Adaptive Landscapes and Molecular Basis for the Functional Innovation of an Organophosphate Hydrolysing Enzyme

How functional innovation of enzyme, i.e., the acquirement of novel functions, occurs is a fundamental question in molecular evolution. Here, we unveil the evolutionary processes that led to the emergence of methyl parathion hydrolase (MPH), an enzyme that has acquired the ability to degrade the xenobiotic organophosphate (OP), methyl-parathion (Pt-M). Combining ancestral sequence reconstruction (ASR) with biochemical, genetic, and structural analyses, we characterized the adaptive landscape of MPH during its functional transition towards Pt-M activity from a dihydrocoumarin (DHC)-degrading ancestor. Five amino acid substitutions were found to be critical for the conversion between the ancestral DHC activity and the evolved Pt-M activity, accounting for a >600,000-fold functional switch between the two substrates.

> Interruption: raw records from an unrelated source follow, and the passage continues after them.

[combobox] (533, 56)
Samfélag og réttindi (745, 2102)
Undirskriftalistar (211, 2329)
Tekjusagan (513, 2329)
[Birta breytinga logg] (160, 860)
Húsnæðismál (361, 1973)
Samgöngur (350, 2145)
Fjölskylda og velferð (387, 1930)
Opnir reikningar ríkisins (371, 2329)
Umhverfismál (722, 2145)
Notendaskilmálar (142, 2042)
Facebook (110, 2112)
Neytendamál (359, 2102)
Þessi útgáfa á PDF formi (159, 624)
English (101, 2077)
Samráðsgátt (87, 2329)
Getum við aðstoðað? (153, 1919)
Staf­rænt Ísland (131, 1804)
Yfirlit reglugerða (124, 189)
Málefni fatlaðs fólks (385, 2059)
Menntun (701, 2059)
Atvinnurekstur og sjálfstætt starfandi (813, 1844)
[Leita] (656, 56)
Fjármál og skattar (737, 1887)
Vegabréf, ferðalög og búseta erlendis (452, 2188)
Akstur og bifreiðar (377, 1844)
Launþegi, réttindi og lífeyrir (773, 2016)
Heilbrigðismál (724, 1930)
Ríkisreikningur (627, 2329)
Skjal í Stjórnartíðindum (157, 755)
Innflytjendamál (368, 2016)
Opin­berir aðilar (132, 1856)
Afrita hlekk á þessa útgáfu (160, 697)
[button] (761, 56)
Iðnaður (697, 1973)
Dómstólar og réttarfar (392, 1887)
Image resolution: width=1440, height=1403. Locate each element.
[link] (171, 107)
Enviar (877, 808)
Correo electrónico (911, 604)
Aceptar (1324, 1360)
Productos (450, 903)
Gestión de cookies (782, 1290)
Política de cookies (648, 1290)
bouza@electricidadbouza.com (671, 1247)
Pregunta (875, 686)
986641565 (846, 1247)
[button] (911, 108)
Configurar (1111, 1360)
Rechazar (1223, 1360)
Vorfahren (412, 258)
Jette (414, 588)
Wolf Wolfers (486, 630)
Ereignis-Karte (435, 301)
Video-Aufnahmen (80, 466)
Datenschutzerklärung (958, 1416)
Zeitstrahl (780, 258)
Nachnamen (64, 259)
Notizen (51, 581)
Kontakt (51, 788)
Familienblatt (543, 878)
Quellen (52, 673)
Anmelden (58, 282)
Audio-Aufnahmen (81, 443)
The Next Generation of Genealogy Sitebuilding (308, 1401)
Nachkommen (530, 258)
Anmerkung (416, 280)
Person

Characterization of adaptive landscapes of 5 combinatorial mutational space (32 combinations) revealed that the prevalence of epistatic interactions between the residues; consequently, only a fraction (16) of the 120 (5!) possible pathways are actually accessible in the gradually incremental manner. Moreover, multiple adaptive landscapes analysis for four similar OP compounds unveiled molecular basis for the development of high substrate specificity toward Pt-M over other compounds. Our study provides a comprehensive description of the evolutionary and molecular mechanisms that led to the emergence of a novel enzymatic function.